À l'hypocrisie, comme celle qui consiste à être favorable à un CETA – Accord économique et commercial global – encourageant l'importation d'hydrocarbures en provenance du Canada, s'ajoute un certain cynisme qui permet au Gouvernement de se racheter à bas prix une virginité écologique tout en continuant à polluer impunément chez nos voisins du Sud et en leur demandant par-dessus le marché de renoncer à leurs ambitions de développement. Plutôt que d'interdire chez nous et d'aller polluer ailleurs, ne fallait-il pas améliorer, voire renforcer notre cadre normatif environnemental, déjà parmi les plus stricts de la planète, et permettre ainsi aux Guyanais d'être acteurs de leur destin commun tout en apportant des garanties quant à nos intérêts environnementaux ? C'est d'ailleurs le sens de la proposition de loi mettant en conformité le code minier avec le droit de l'environnement, que nous avions adoptée en première lecture dans cet hémicycle en février dernier. Il est vrai que sa mise en oeuvre semble désormais renvoyée aux calendes grecques.
Lors de son récent passage en Guyane, le Président de la République a mis en garde les élus locaux qui, selon lui, surferaient sur la colère populaire qui règne sur ce territoire. Je veux lui dire aujourd'hui que ce sont précisément les méthodes comme celle choisie pour faire adopter ce projet de loi, rappelant le temps des colonies, qui alimentent cette colère populaire et fournissent le terreau du sentiment autonomiste, voire indépendantiste, qui est prêt à embraser la Guyane. Je rappelle à toutes fins utiles que les trois parlementaires guyanais de la République en Marche, tout comme la majorité de la collectivité territoriale de Guyane, pourtant soutien de ce Gouvernement, ont tous rejeté en bloc les dispositions relatives à l'arrêt des recherches et de l'exploitation des hydrocarbures au large des côtes Guyanaises. J'en veux pour preuve les amendements introduits au Sénat, qui consistaient à sortir les outre-mer du dispositif prévu par le projet de loi. Malheureusement, votre majorité s'est empressée de les supprimer la semaine dernière en commission du développement durable de notre assemblée.

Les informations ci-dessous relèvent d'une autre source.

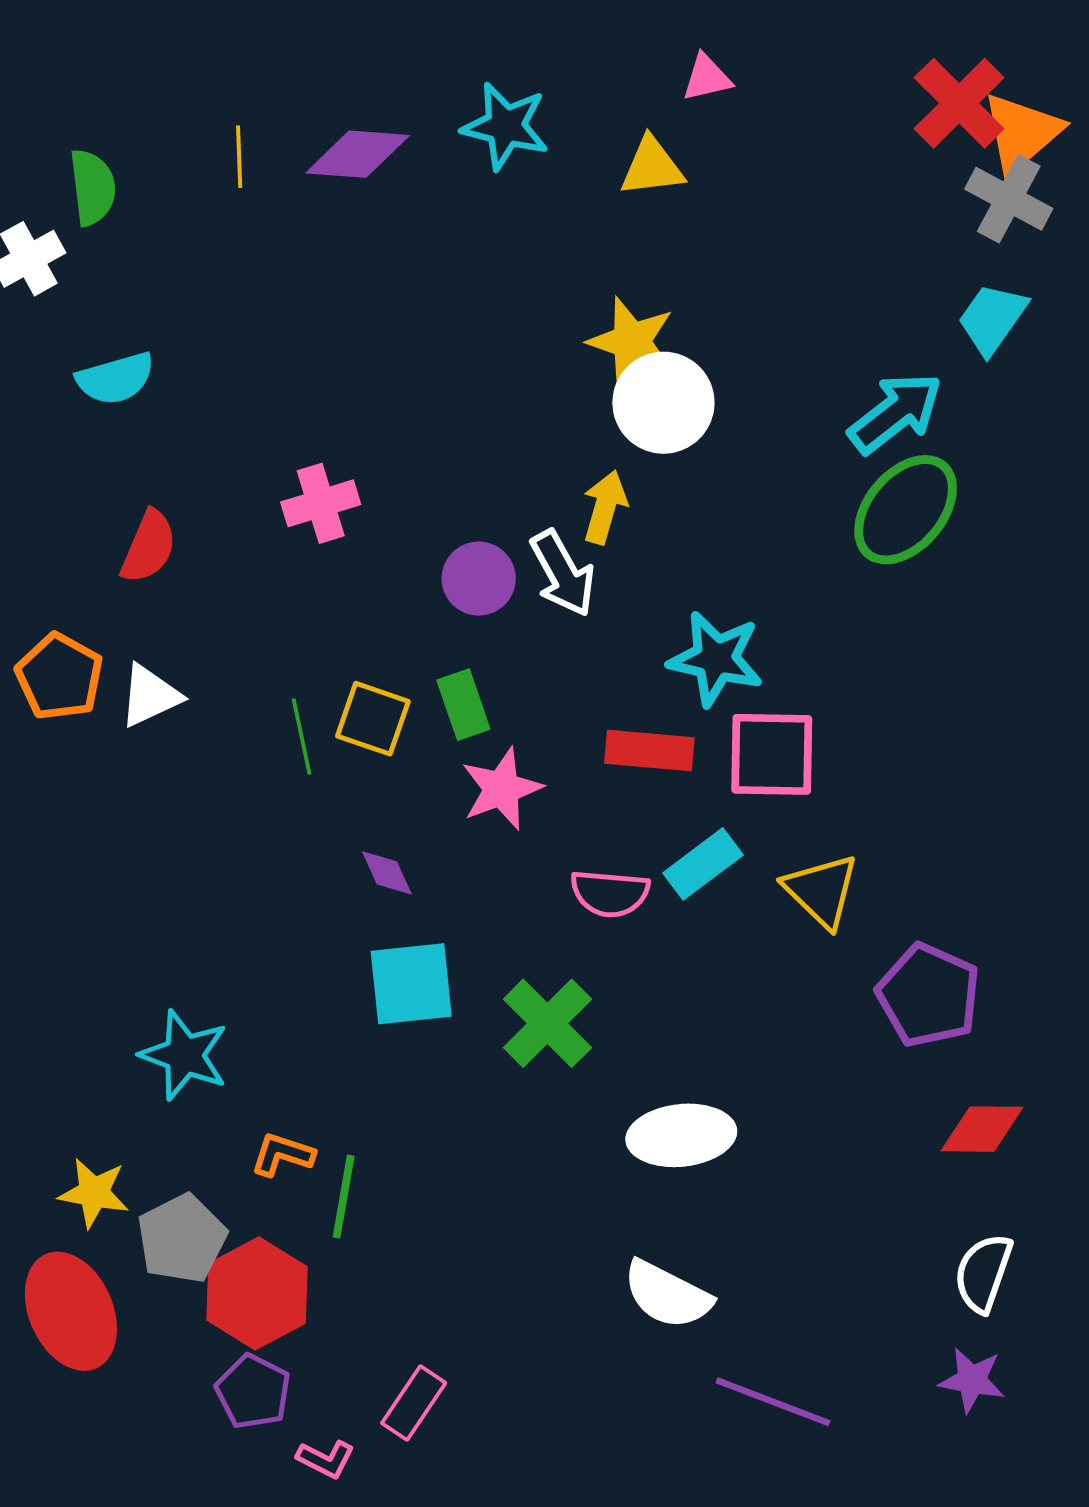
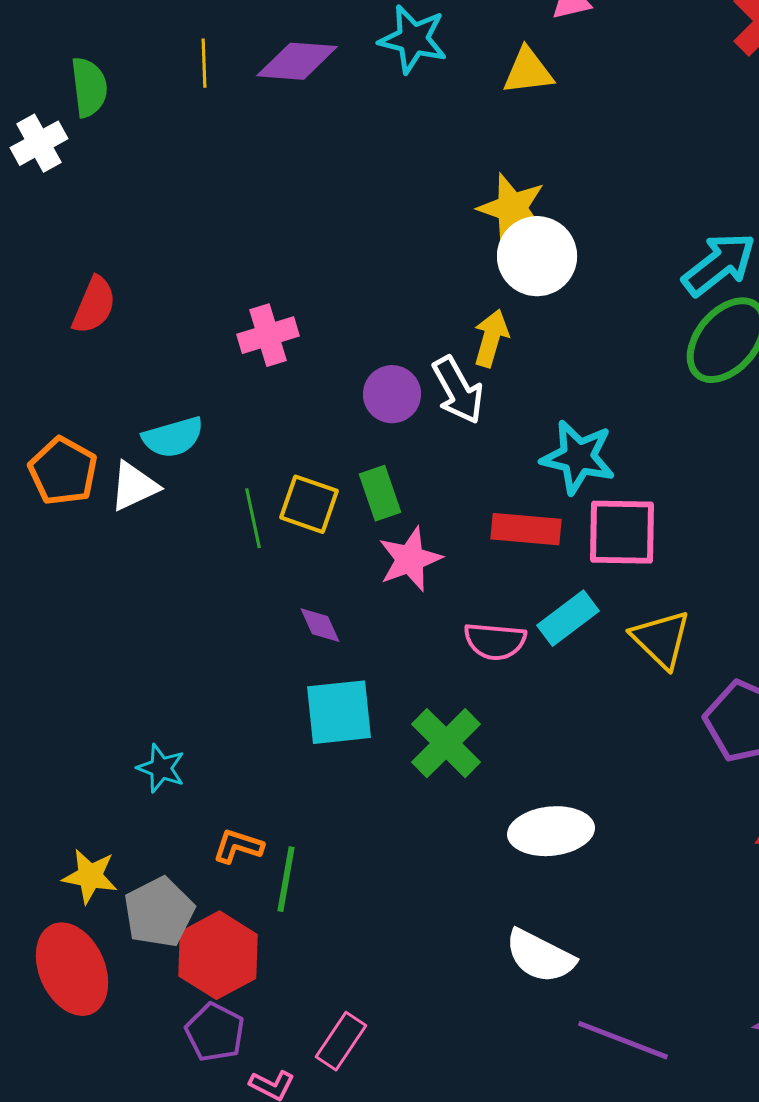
cyan semicircle: (115, 378) -> (173, 437), moved
red semicircle: (149, 547) -> (94, 305), moved
cyan star: (184, 1055) -> (161, 768), size x0.7

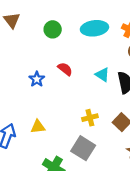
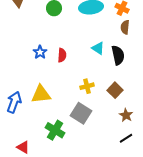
red semicircle: (65, 69) -> (62, 55), moved, turned 56
yellow triangle: (38, 127) -> (41, 94), size x1.5

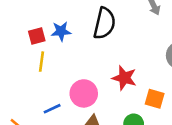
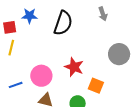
blue star: (61, 31) -> (30, 16), moved

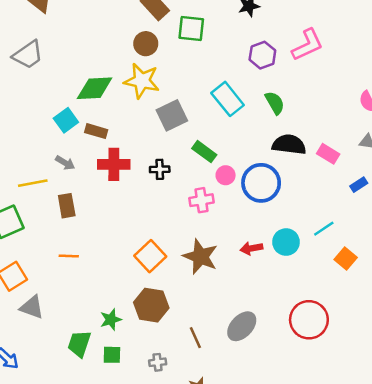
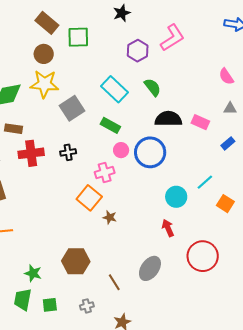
green rectangle: (204, 152) -> (110, 125), moved
red arrow: (251, 248) -> (168, 228), moved, turned 84
orange square: (150, 256) -> (89, 198), moved
brown star: (200, 257) -> (110, 217), size x0.5
green star: (111, 320) -> (33, 273), moved, turned -30

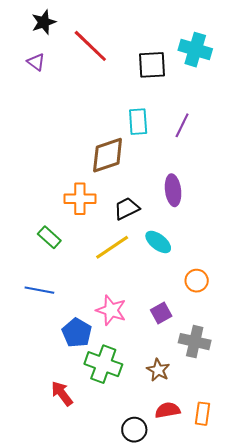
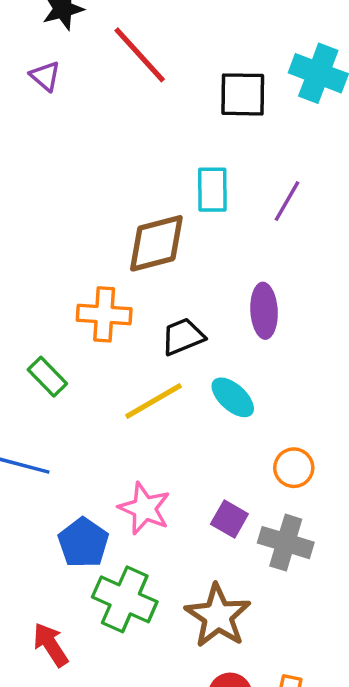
purple square: (161, 313) -> (229, 519), turned -35
gray cross: (195, 342) -> (286, 543), moved
brown star: (158, 370) -> (218, 616), size x1.6

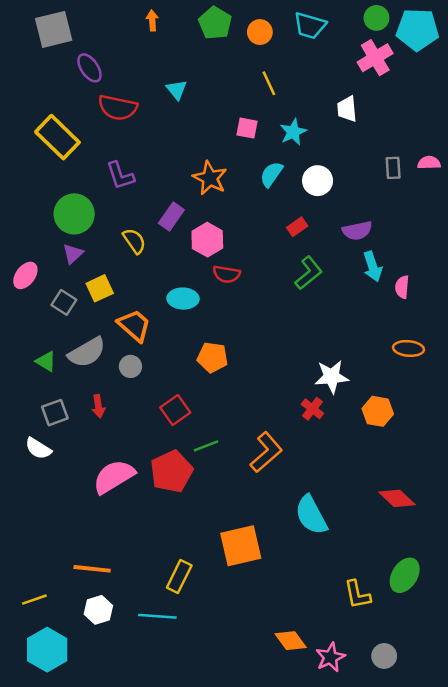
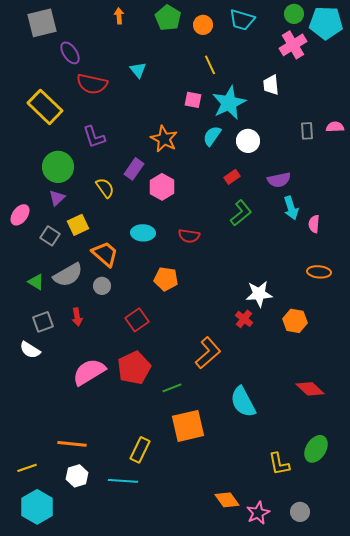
cyan star: (293, 132) -> (229, 103), size x1.6
red semicircle: (227, 274) -> (189, 236), moved
green line: (206, 446) -> (172, 388), moved

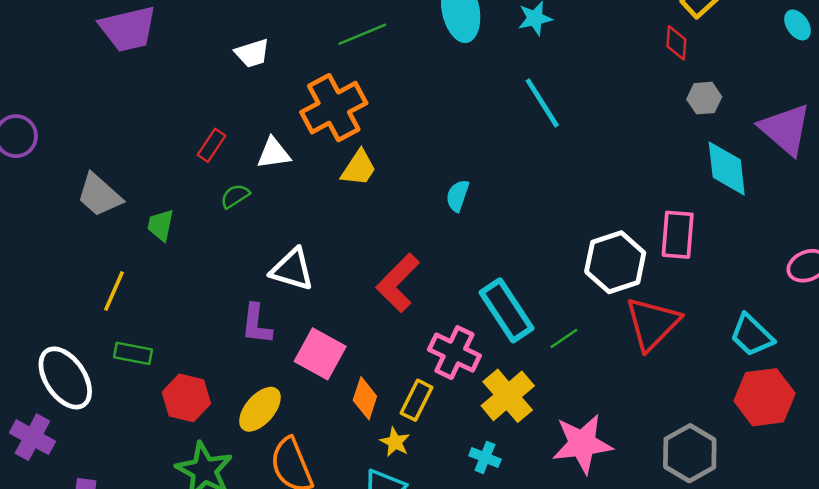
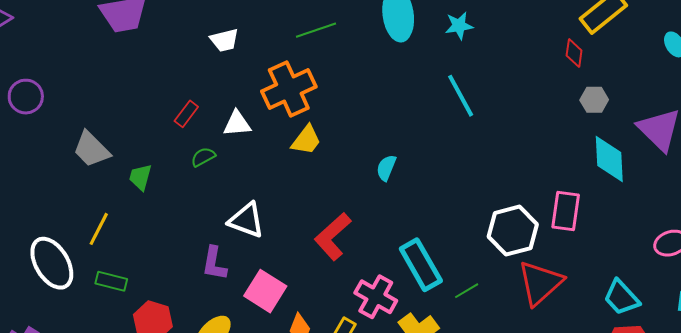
white ellipse: (65, 378) -> (52, 263), moved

Mes chers collègues, ce projet de loi a été élaboré à la va-vite. Ne serait-il motivé que par des raisons d'affichage ? Car – on l'aura noté – ni les instances de concertation de la République, ni les collectivités locales, ni les corps intermédiaires, ni les industriels concernés n'ont été associés à cette réflexion. Il s'agit pourtant d'un sujet complexe, touchant au quotidien de tous les Français et plus particulièrement des Français des outre-mer.
Il nous faut donc le retravailler pour aboutir à un projet de loi qui soit fondateur et surtout partagé. C'est de cette façon – et de cette façon seulement – que nous éviterons que ce projet de loi provoque de nouvelles ruptures avec certains de nos territoires, au premier rang desquels la Guyane.
Je le dis, je le répète : il n'est pas normal qu'aucune des collectivités d'outre-mer compétentes en matière de mines offshore n'ait été entendue, ni par la commission du développement durable et de l'aménagement du territoire ni par la commission des affaires économiques.